Steak proteinProtein is a vital part of the muscle building process, but not all protein is created equal. Though vegetarians and vegans will claim that their protein is as beneficial as animal protein, carnivore protein has nutrients such as omega-3s and various amino acids that plant protein does not.

Pasteurized Chicken

Pasteurized chickens are those which are allowed to live off the land and eat bugs, seeds and other natural foods. It is one of the best sources of carnivore protein you can eat. Chicken is a very lean protein (providing you avoid the fat and skin), and is highly versatile as it can be used in a number of dishes. Chicken does not contain a lot of iron however, so it may be necessary to supplement with other iron-rich foods or iron supplements if chicken is your main protein of choice.

A 4 ounce boneless chicken breast contains roughly 140 calories, 32 grams of protein and less than 4 grams of fat.

Grass-Fed Beef

Grass-fed, organic beef far outweighs the average grain-fed cow beef.

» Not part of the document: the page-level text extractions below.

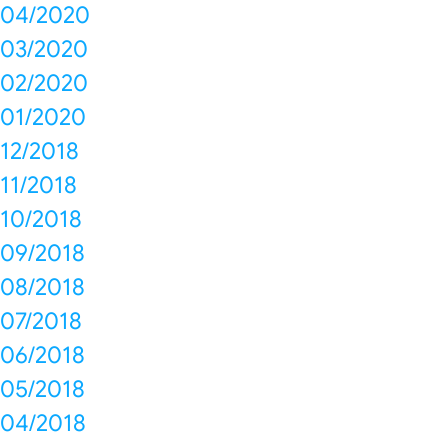
04/2020
03/2020
02/2020
01/2020
12/2018
11/2018
10/2018
09/2018
08/2018
07/2018
06/2018
05/2018
04/2018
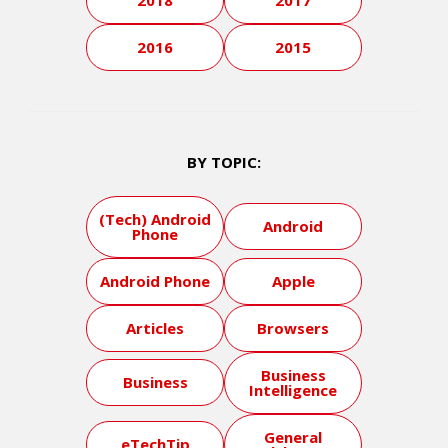
2018
2017
2016
2015
BY TOPIC:
(Tech) Android
Android
Phone
Android Phone
Apple
Articles
Browsers
Business
Business
Intelligence
General
eTechTip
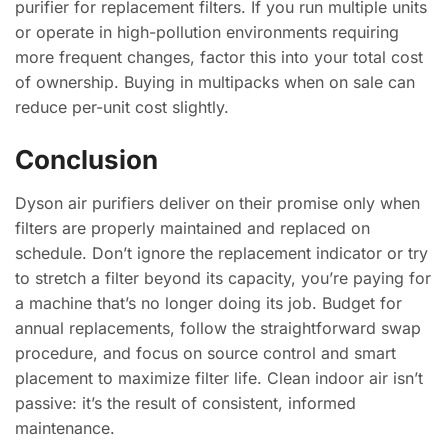
purifier for replacement filters. If you run multiple units
or operate in high-pollution environments requiring
more frequent changes, factor this into your total cost
of ownership. Buying in multipacks when on sale can
reduce per-unit cost slightly.
Conclusion
Dyson air purifiers deliver on their promise only when
filters are properly maintained and replaced on
schedule. Don’t ignore the replacement indicator or try
to stretch a filter beyond its capacity, you’re paying for
a machine that’s no longer doing its job. Budget for
annual replacements, follow the straightforward swap
procedure, and focus on source control and smart
placement to maximize filter life. Clean indoor air isn’t
passive: it’s the result of consistent, informed
maintenance.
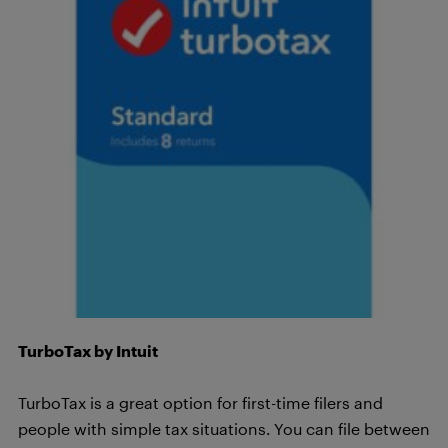
TurboTax by Intuit
TurboTax is a great option for first-time filers and
people with simple tax situations. You can file between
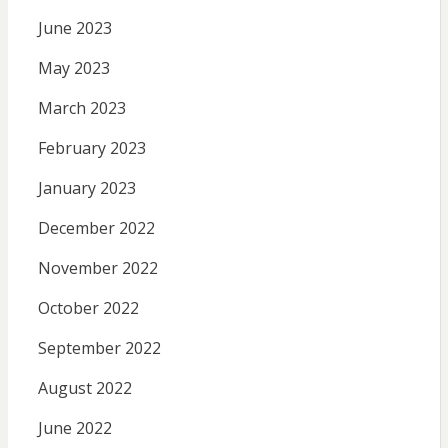
June 2023
May 2023
March 2023
February 2023
January 2023
December 2022
November 2022
October 2022
September 2022
August 2022
June 2022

Grass-fed beef contains less total fat, more heart-healthy omega-3 fatty acids and more vitamins, minerals, and antioxidants such as vitamin E than traditional grain-fed beef. Though grass-fed beef can be expensive, its benefits as a carnivore protein make it well worth it.

A 4-ounce serving of grass fed ground beef contains roughly 210 calories, 20 grams of protein and 16 grams of fat.

Wild Salmon

As with grass-fed beef, wild salmon reigns supreme over farmed salmon. Farm salmon resembles chickens from a chicken factory in that they are typically sick and infected instead of fresh and full of natural nutrients. Farmed salmon are also normally full of unhealthy omega-6 versus wild salmon, which are a rich source of healthy omega-3 fatty acids.

A 3-ounce serving of wild salmon contains roughly 121 calories, 17 grams of protein and 5 grams of fat. It is important to remember that most restaurants serve farmed salmon, so if you think you are making a smart choice by opting for the salmon, you might be better off with another protein choice.

Pasteurized Eggs

If egg whites were really as great as the marketing companies claim them to be, then chickens would lay egg whites only instead of whole eggs. Egg whites have been successfully marketed towards those who fear the fat and cholesterol that a whole egg contains, but these people are also missing out on the antioxidants, vitamins, minerals and healthy fats that a whole egg calories provide, not to mention the incredible protein. The protein that makes up an egg is one of the highest quality proteins you can give your body. In fact, egg are the measure of which every other food is compared to in terms of protein.

Stick to pasteurized eggs and you’ll receive 6 grams of protein and 5 grams of healthy fat in just 70 calories of one whole egg.

Pork

Sausage, bacon, and a rack of pork ribs slathered in BBQ sauce aren’t exactly the healthiest of options, but lean cuts of pork such as pork tenderloin contain much less sodium and fat. In fact, ounce for ounce pork tenderloin contains just as much fat as a skinless chicken breast.

A 4-ounce serving of pork tenderloin contains 120 calories, 22 grams of protein and 3 grams of fat.

It is clear that the source from which you receive your carnivore protein is essential to the benefits of that protein. Always try to choose pasteurized/free range whenever possible.